“I know that I want to positively impact every environment I find myself in… this opportunity is most certainly going to set me forth on a path to do that in the best way possible,” Fulbright recipient Hannah Rayhill ’18, said.
Rayhill, along with Gianluca Avanzato ’18, from September 2018 to June 2019, will study abroad in Athens, Greece and Berlin, Germany, respectively.
The two seniors are recipients of the English Teaching Assistant Fulbright scholarship (ETA).
“I came back from my study abroad term in India and I knew that I wanted to help people and travel the world and positively impact every environment I could find myself in,” Rayhill said.
As a part of the ETA program, Rayhill and Avanzato will assist local teachers in teaching English.
According to Rayhill, she had accepted a job in insurance before receiving her Fulbright grant.
She feels that this program is an opportunity to expand her horizons beyond what she had previously seen as possible. Rayhill will graduate with an interdisciplinary major in English and Anthropology with a minor in Environmental Science in June.

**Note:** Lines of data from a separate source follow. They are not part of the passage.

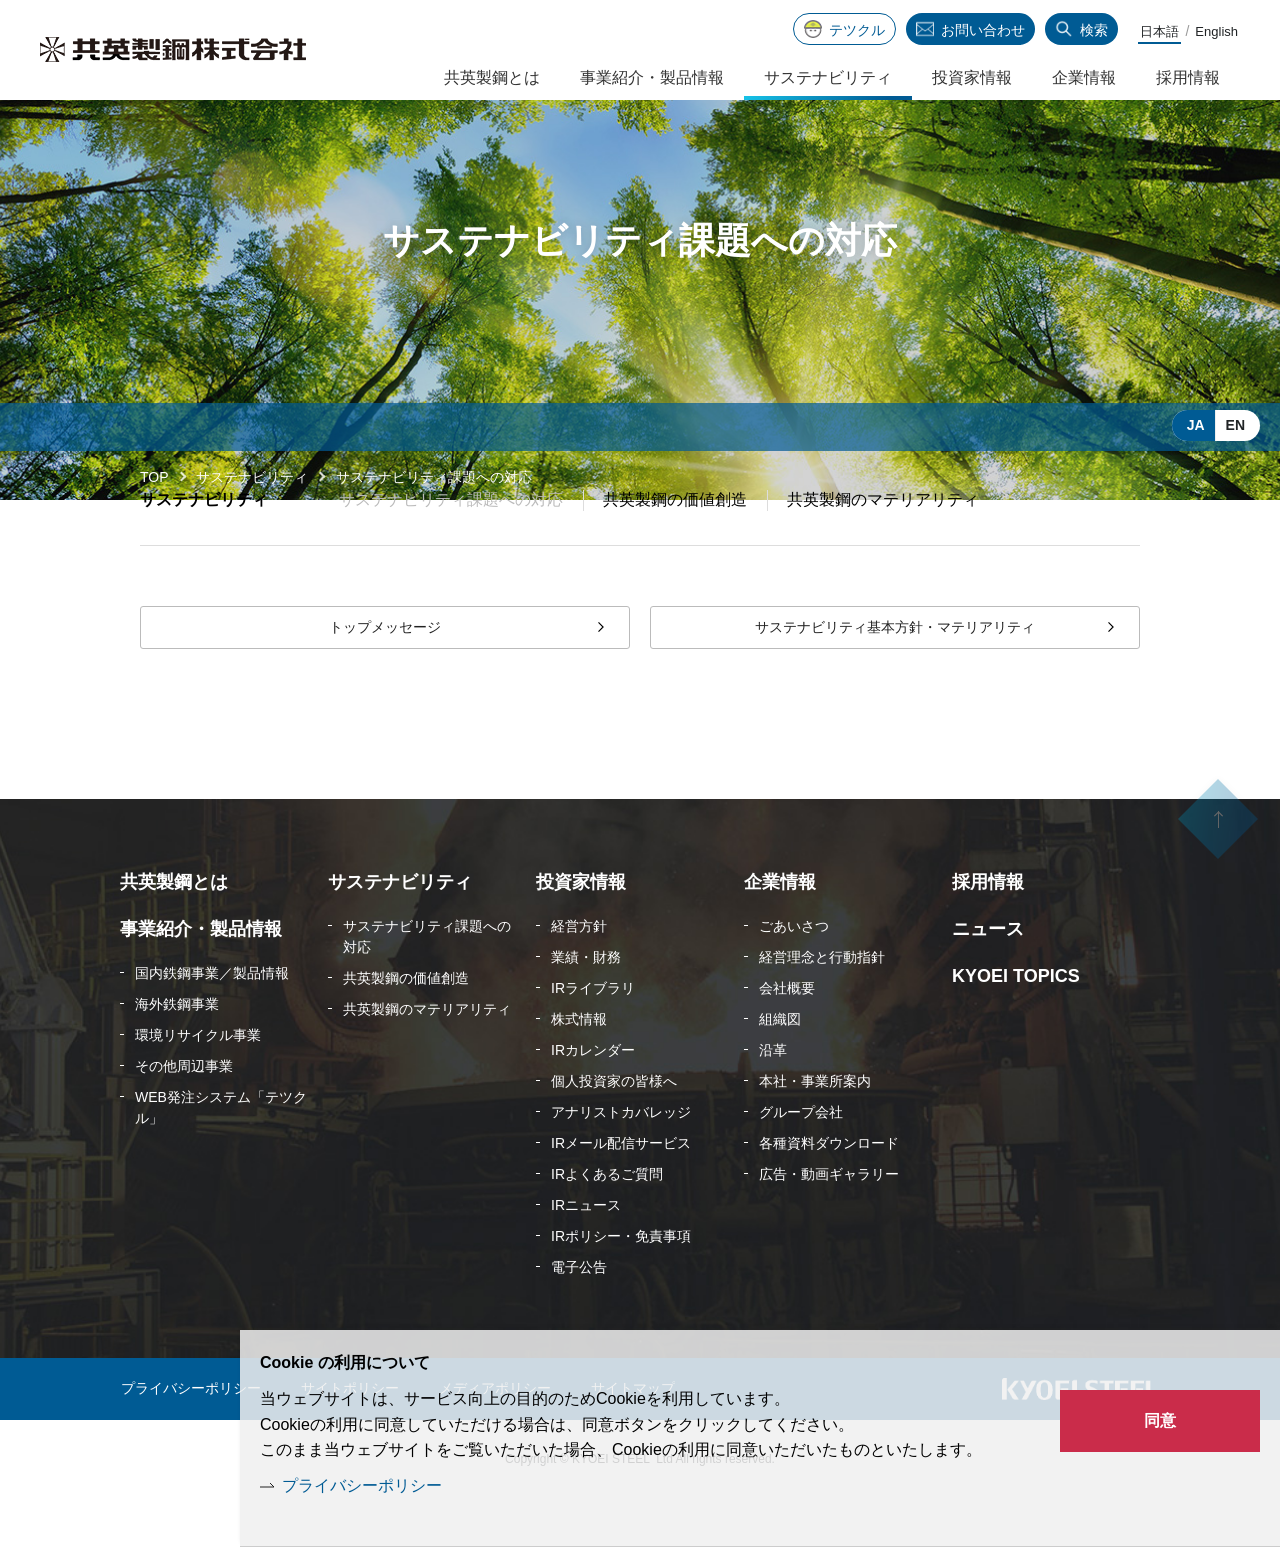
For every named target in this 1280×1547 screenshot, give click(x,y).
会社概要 (787, 1037)
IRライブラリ (593, 1037)
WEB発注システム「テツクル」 (221, 1156)
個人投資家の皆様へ (614, 1130)
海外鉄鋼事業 (177, 1053)
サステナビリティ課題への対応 (427, 985)
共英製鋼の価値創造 (675, 548)
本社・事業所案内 (815, 1130)
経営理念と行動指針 (822, 1006)
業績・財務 (586, 1006)
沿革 (773, 1099)
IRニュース (586, 1254)
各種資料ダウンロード (829, 1192)
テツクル (857, 30)
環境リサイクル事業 (198, 1084)
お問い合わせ (983, 30)
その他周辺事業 (184, 1115)
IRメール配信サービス (621, 1192)
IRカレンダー (593, 1099)
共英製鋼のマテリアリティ (883, 548)
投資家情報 (972, 77)
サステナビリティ (252, 477)
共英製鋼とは (492, 77)
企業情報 (1084, 77)
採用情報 (1188, 77)
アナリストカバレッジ (621, 1161)
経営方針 (579, 975)
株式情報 (579, 1068)
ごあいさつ (794, 975)
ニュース (988, 978)
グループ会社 (801, 1161)
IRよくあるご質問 (607, 1223)
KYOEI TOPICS (1016, 1025)
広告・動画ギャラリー (829, 1223)
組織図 (780, 1068)
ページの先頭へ (1218, 891)
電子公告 (579, 1316)
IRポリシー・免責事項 (621, 1285)
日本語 (1159, 31)
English (1216, 31)
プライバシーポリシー (362, 1485)
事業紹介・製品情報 (652, 77)
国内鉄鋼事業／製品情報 (212, 1022)
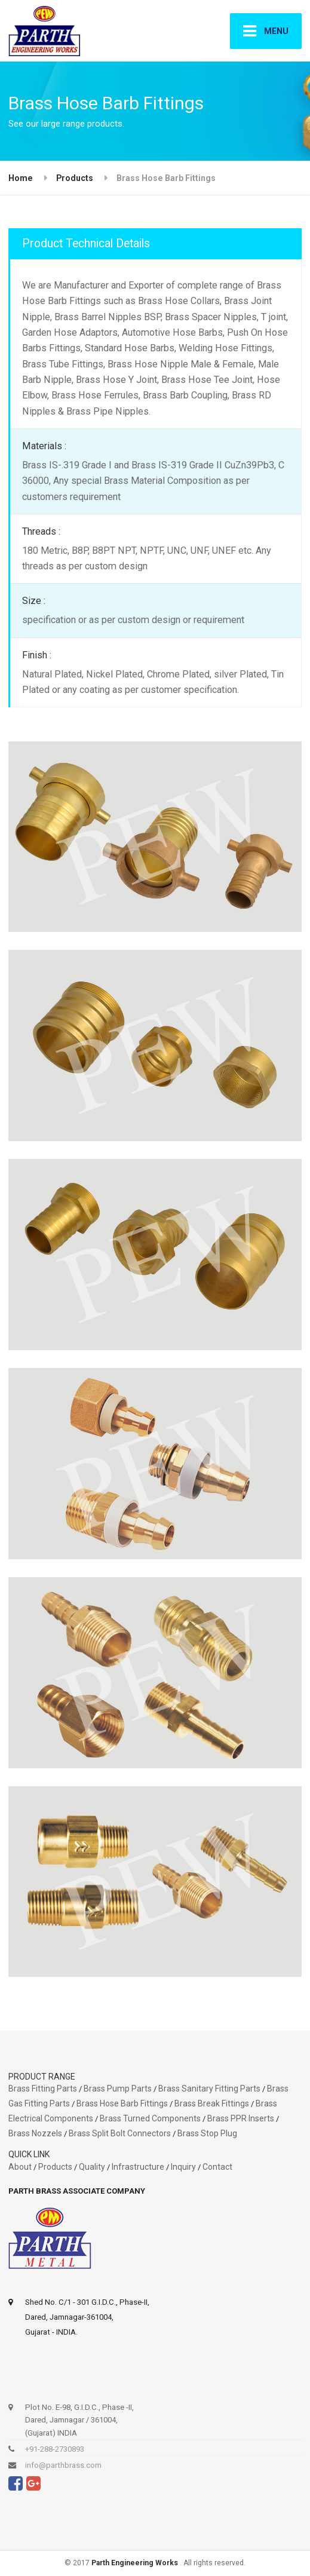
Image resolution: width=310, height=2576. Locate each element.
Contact (217, 2167)
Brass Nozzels (35, 2133)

“I had studied in Greece for two summers researching sea turtles, so I knew that I loved the country… The first place I had ever gone abroad by myself and I read the candidate profile while I was at work study and I got chills. It was as if someone had followed me around for a month and wrote a profile for so I knew that I absolutely had to apply to this one even if there is a very low chance that I’ll get in,” Rayhill said.
In order to be granted their scholarships, both Rayhill and Avanzato had to go through a highly competitive application process that lasted from September to March.
“I always wanted to go back to Germany and Fulbright just seemed like a really good option. I also like teaching and I like language, all those reasons made it appealing,” Avanzato said.
Avanzato is a Political Science major with minors in German and Classical Studies. After his year in Berlin, he plans to go to graduate school and eventually pursue a PhD, possibly in Composition and Rhetoric. He hopes to become a college professor.
“The wonderful thing about this is that it gives me a year to read and write and be in a different country and meet different people.
It just opens up so many more possibilities than if I didn’t get it. I don’t feel locked into place,” Avanzato said. “The US sends students off to different parts of the world to be English teaching assistants or researchers and the idea is that they’re trying to promote good will between nations,” Avanzato said.
The Fulbright Scholarship is a competitive, merit-based scholarship program that awards grants for international exchange.
The program was proposed to Congress in 1945 by Senator J. William Fulbright and was signed into law the next year by President Harry S. Truman.
Since then, the program has expanded and now involves programs in over 160 countries, over 1,900 scholarships are offered and 8,000 grants are given annually.
“Now that I finally have it is literally unreal. It’s not going to be real until I am in Athens and then I will be literally unable to speak… That is an incredible, incredible thing and I cannot believe that I have been so blessed as to have received it,” Rayhill said.